A Alep, "les rebelles n'ont plus de munitions" selon Mathieu Guidère

Les accords pris par le conseil de sécurité de l'ONU, notamment sur l'évacuation des civils, servent-ils à quelque chose?
"Il faut distinguer les accords qui se font dans les chambres de l'ONU avec la réalité sur le terrain. L'ONU n'a aucune prise sur le terrain aujourd'hui. Il n'y a aucune garantie que les civils puissent sortir. On sait que ces populations sont abandonnées. C'est une situation dramatique, terrifiante, que l'on ne souhaite à aucune ville dans le monde. Il faut prendre acte de ces massacres très graves.
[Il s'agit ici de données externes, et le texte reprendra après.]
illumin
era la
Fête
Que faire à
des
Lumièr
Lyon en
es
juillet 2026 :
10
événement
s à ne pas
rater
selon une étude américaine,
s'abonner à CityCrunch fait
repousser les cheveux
Le bilan de la diplomatie française n'est vraiment pas fameux. On a raté le positionnement centriste. Jusque-là il y avait les deux superpuissances qui pouvaient faire des choses et la position française était toujours de prendre un veto et de s'opposer. Si on n'était pas engagé dans une guerre kafkaïenne, elle est vraiment ubuesque, cette guerre, on aurait pu faire un veto et s'élever massivement contre les Russes, s'élever également contre les Américains quand il le faut, prendre notre position de défenseur des droits de l'Homme, défenseur des civils. On ne peut plus le faire aujourd'hui car on est un acteur minoritaire dans un conflit qui nous dépasse complètement, sur lequel on ne peut pas influer mais dans lequel on ne peut pas avoir une position de neutralité".
Est-ce que la résistance à Alep-Est est terminée?
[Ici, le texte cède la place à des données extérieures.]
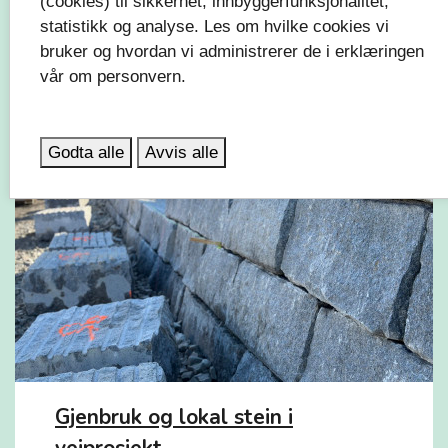
(cookies) til sikkerhet, innbyggerfunksjonalitet,
statistikk og analyse. Les om hvilke cookies vi
bruker og hvordan vi administrerer de i erklæringen
Siste innspurt i Holmestrand
vår om personvern.
Godta alle
Avvis alle
Gjenbruk og lokal stein i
"Lorsque le président élu Donald Trump a annoncé qu'il s'alignerait sur la position russe immédiatement, comme il est le chef de l'Alliance atlantique, la quasi-totalité de l'Alliance atlantique a cessé la livraison d'armes et de munitions à l'opposition armée. De l'autre côté, les alliés de cette alliance, c'est-à-dire les pays arabes et musulmans, ont cessé également. Or, jusque-là l'opposition tenait parfaitement Alep. Mais pour tenir, il faut des armes et des munitions, surtout des munitions.
Pour vous donner un exemple, pour tenir un quartier d'Alep juste une semaine il vous faut entre 10.000 et 15.000 cartouches. Il faut donc nourrir systématiquement le conflit, ce qui a été fait. Jusque là, ce sont les pays de la région qui ont servi de relais pour donner les munitions. Or, depuis l'élection de Trump, la realpolitik a repris ses droits. La quasi-totalité des soutiens de l'opposition se sont retirés, ce qui fait qu'ils n'ont plus de munitions en fait.
Ce front était stabilisé depuis 2012. Il était stabilisé car les deux parties prenantes du conflit étaient fournies en munitions et armes. Or, le lâchage de cette opposition fait que tout s'effondre d'un coup. Ça se fait de façon terrifiante. Les forces spéciales des deux côtés pointent un monument ou un bâtiment, les avions arrivent et tapent sur le bâtiment, il s'écroule et ils avancent. C'est une sorte de bulldozer. Les civils sont massacrés. Il n'y a plus de solution car il n'y a plus ni armes ni munitions".
Le régime de Bachar al-Assad a-t-il gagné cette guerre?